[Records from a data collection]
<<<<
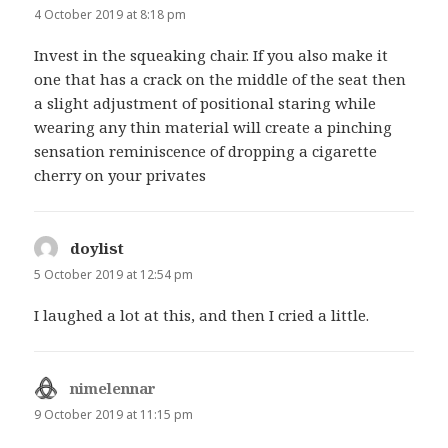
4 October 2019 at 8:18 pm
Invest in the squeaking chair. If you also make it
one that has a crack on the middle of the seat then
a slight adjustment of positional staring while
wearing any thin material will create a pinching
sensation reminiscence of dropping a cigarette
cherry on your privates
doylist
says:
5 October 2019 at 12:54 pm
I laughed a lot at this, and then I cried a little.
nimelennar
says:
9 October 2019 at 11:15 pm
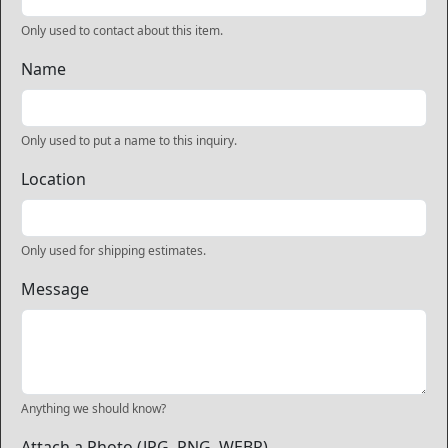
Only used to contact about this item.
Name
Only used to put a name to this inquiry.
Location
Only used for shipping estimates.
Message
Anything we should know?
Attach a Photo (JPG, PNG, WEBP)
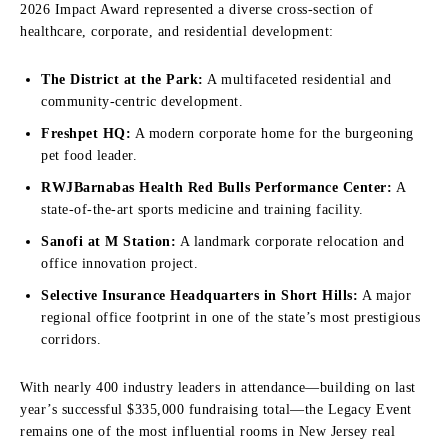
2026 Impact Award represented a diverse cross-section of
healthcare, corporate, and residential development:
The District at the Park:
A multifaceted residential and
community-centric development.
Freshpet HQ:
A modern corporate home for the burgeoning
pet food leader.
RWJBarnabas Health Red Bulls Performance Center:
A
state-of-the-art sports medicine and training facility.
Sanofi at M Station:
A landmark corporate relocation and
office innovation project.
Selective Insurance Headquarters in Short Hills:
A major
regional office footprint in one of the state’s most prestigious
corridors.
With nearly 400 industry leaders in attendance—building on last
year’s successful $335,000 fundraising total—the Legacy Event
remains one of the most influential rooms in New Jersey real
>>>>
Activity: Print the data once more without any change, skipping each picture.

Response to this exercise:
4 October 2019 at 8:18 pm
Invest in the squeaking chair. If you also make it
one that has a crack on the middle of the seat then
a slight adjustment of positional staring while
wearing any thin material will create a pinching
sensation reminiscence of dropping a cigarette
cherry on your privates
doylist
says:
5 October 2019 at 12:54 pm
I laughed a lot at this, and then I cried a little.
nimelennar
says:
9 October 2019 at 11:15 pm
Only used to contact about this item.
Name
Only used to put a name to this inquiry.
Location
Only used for shipping estimates.
Message
Anything we should know?
Attach a Photo (JPG, PNG, WEBP)
2026 Impact Award represented a diverse cross-section of
healthcare, corporate, and residential development:
The District at the Park:
A multifaceted residential and
community-centric development.
Freshpet HQ:
A modern corporate home for the burgeoning
pet food leader.
RWJBarnabas Health Red Bulls Performance Center:
A
state-of-the-art sports medicine and training facility.
Sanofi at M Station:
A landmark corporate relocation and
office innovation project.
Selective Insurance Headquarters in Short Hills:
A major
regional office footprint in one of the state’s most prestigious
corridors.
With nearly 400 industry leaders in attendance—building on last
year’s successful $335,000 fundraising total—the Legacy Event
remains one of the most influential rooms in New Jersey real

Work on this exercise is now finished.